Well any brute bear can make a cub, but what makes a human being a human being is when we bring forth into the world we don’t just provide some genes and protoplasm we provide stories. We don’t just send the bowling ball to knock down the pins we answer those questions: why were we bowling that morning, when the crocuses were singing and kissed by the spring air, and so many moments were flowering! Why bowl then?
“Well” said Ebershaw to his son Be-shar “I did it from guilt. Because I was a vile young man. And at the college we would take advantage of the poor girls from the village down the road, because we were wealthy and had servants, and they were simple and poor. And I told your mother that I had magic powers, and tricked her, and that is how we became lovers and why I am your father and she is your mother!”
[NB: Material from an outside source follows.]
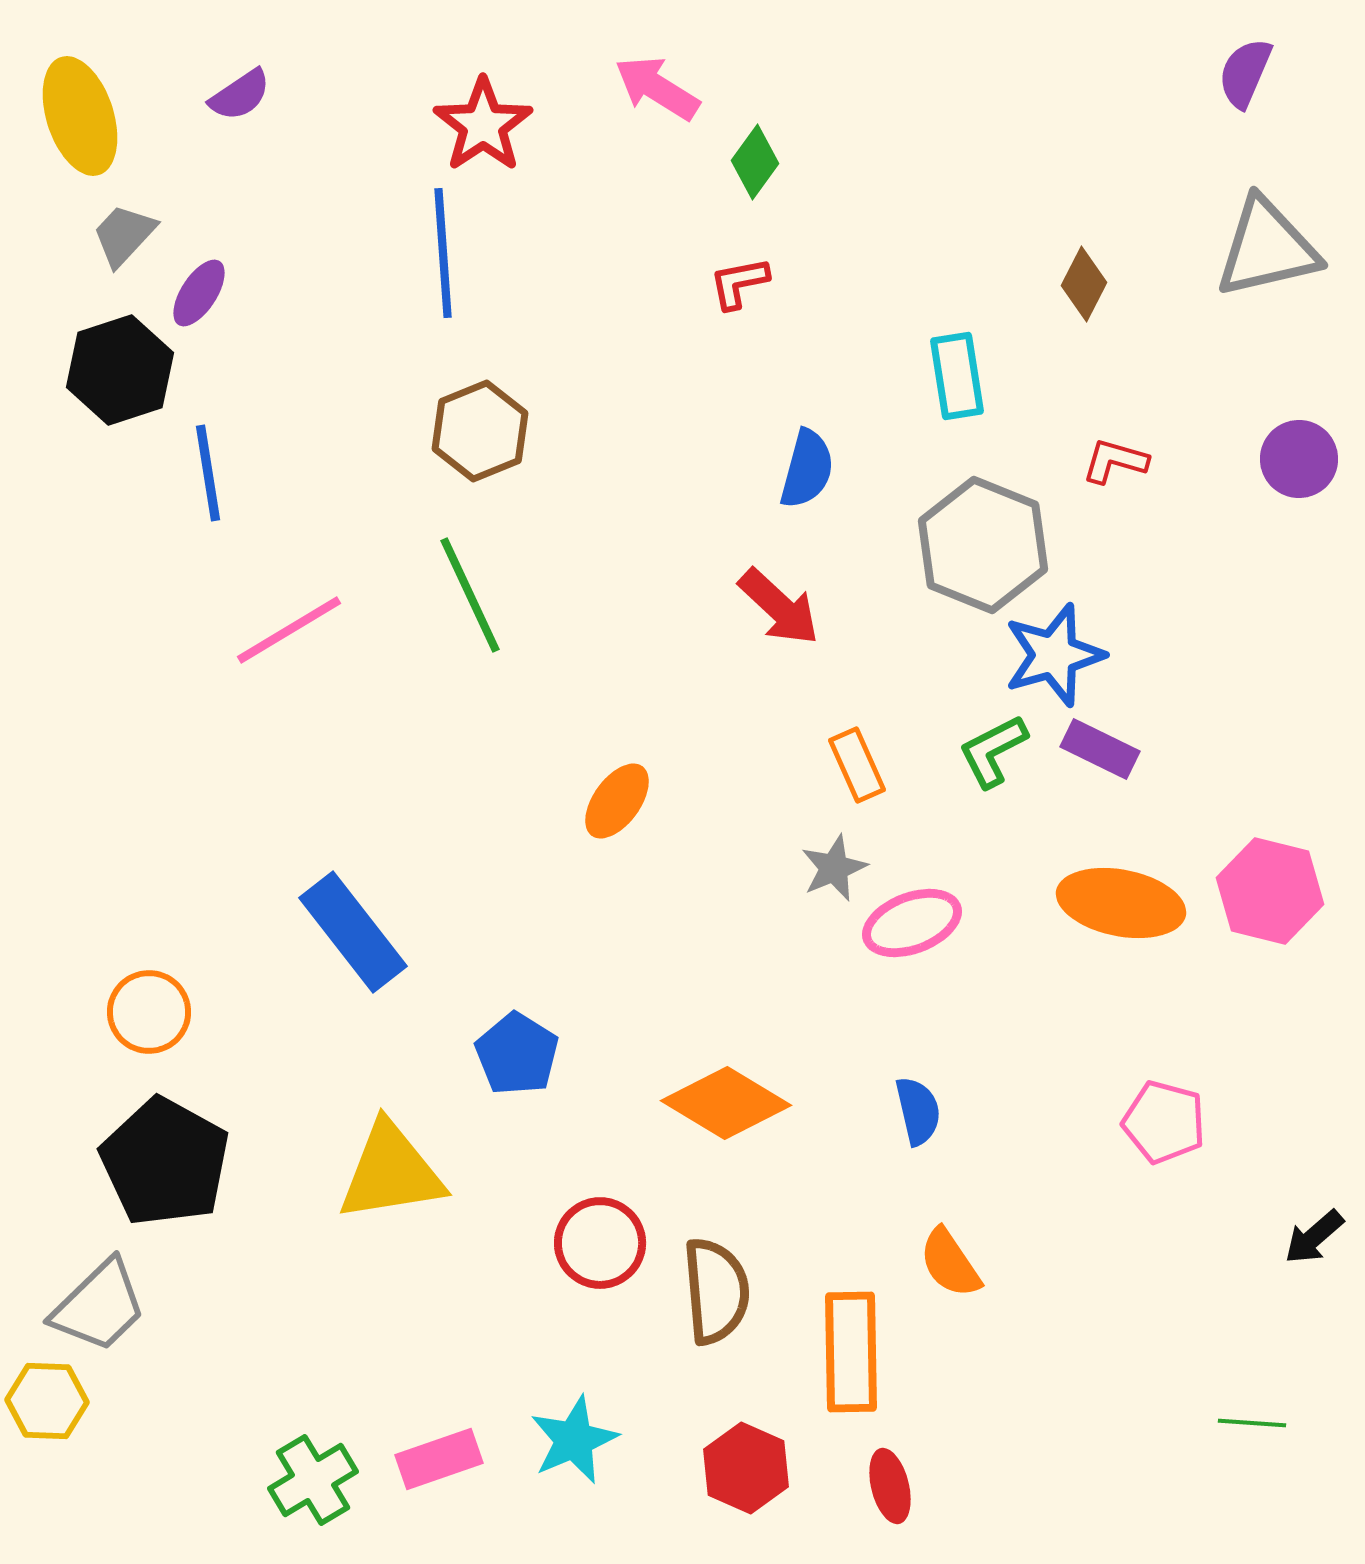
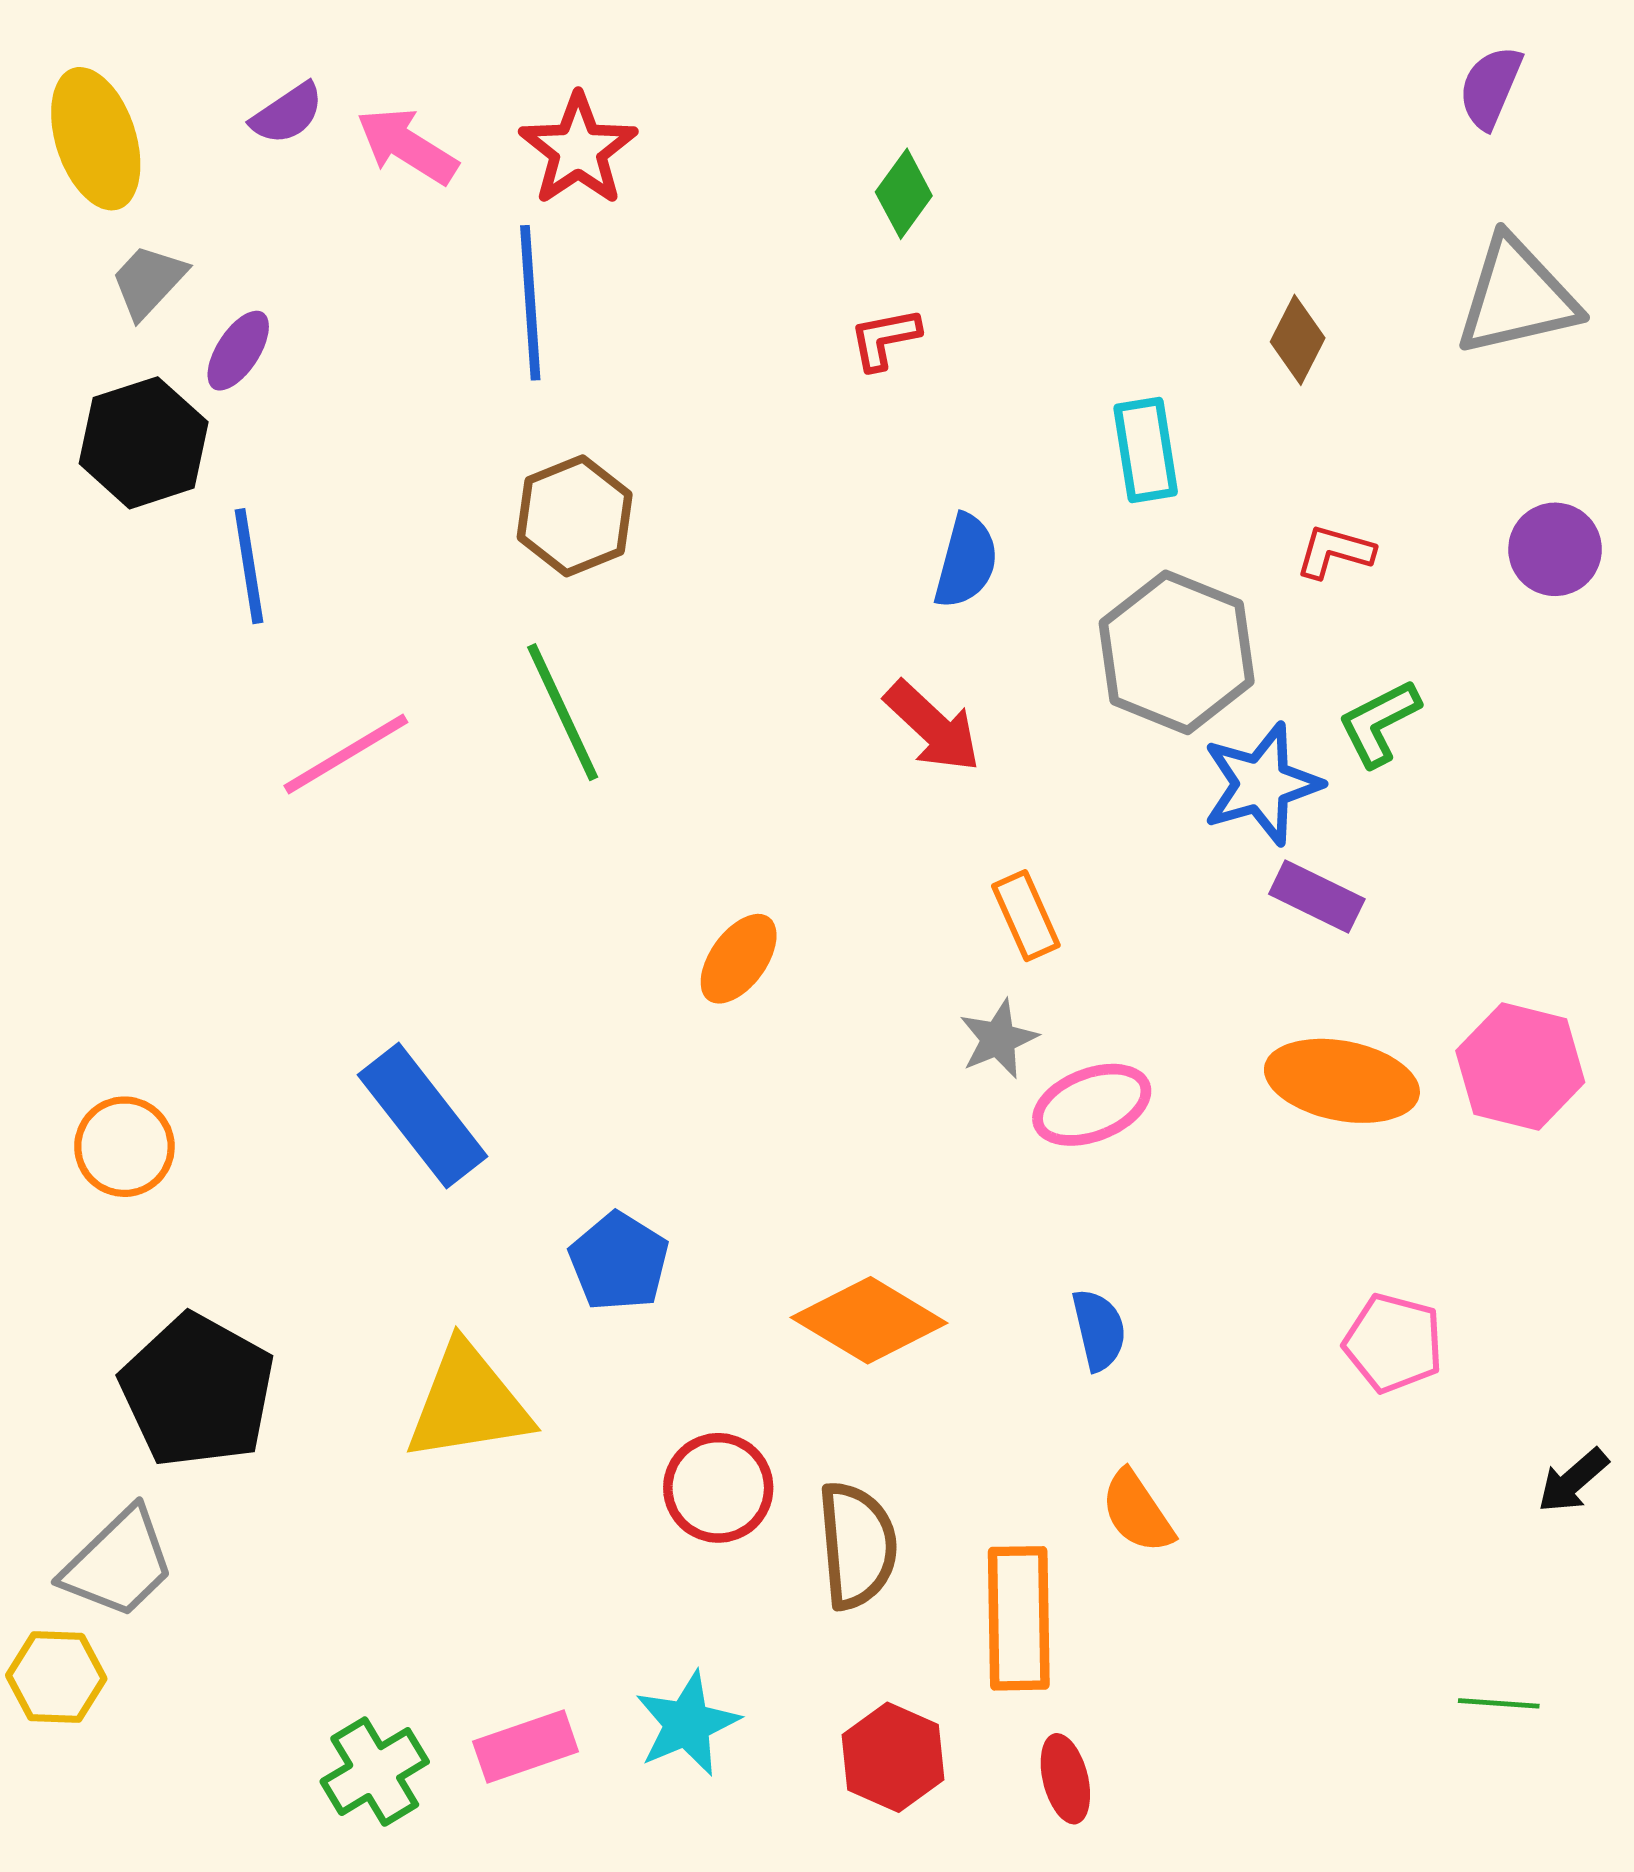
pink arrow: (657, 88) -> (407, 146), moved
green L-shape: (993, 751) -> (1379, 723), moved
orange circle: (149, 1012) -> (124, 1147), moved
Why am I calling them mother and father and man and woman and son? I’m as confused as Ebershaw! Because Moaree said, laughing “I never thought he had magic powers at all! I was able to pour water into the bowl and see the future, and understand that I was the one who could teach him and his whole tribe to stop feeling slaves to guilt, which was a relatively recent problem of theirs, dating back to a confusion suffered by his father’s father’s mother, who angry at being passed over by an inheritance in a fight with her cousin, had taught her son that they were terribly sinned against, and that any moment he didn’t spend brooding upon the injustices that she had suffered at the hands of her cousin, was stealing from her — not paying her back for his very life! What a silly thing I thought, and I saw his face in my bowl of water, and I saw your face, Be-shar! And I said while we are on a trip on good work from the Department of Science we will make your Realm and you the Child of the Realm, and you will ask the question and the lights will go on in your father’s eyes!”
Ebershaw was amazed! He loved his wife then more than he ever had before, more than he ever knew he was capable of.
When the peddler woke up they each bought a treat of rice and coconut and shared it, and smiled, and teased each other, by rubbing it on each other’s faces.
In the early dawn light the bus creaked its way into the station. They climbed aboard and found seats. The bus expelled the air from it brakes and headed off into the morning mist and was gone, wheezing its way up the road to the hill station. The sun was brilliant — it was going to be a hot day. Steam rose from the paddies, and the local deities leered at them from their weather-beaten wooden palaces as they passed, placing stone rings on leather maps, thousands of years old, printed on the hides of long-extinct beasts, glyptodon, dimetrodon, singing rude but rollicking songs.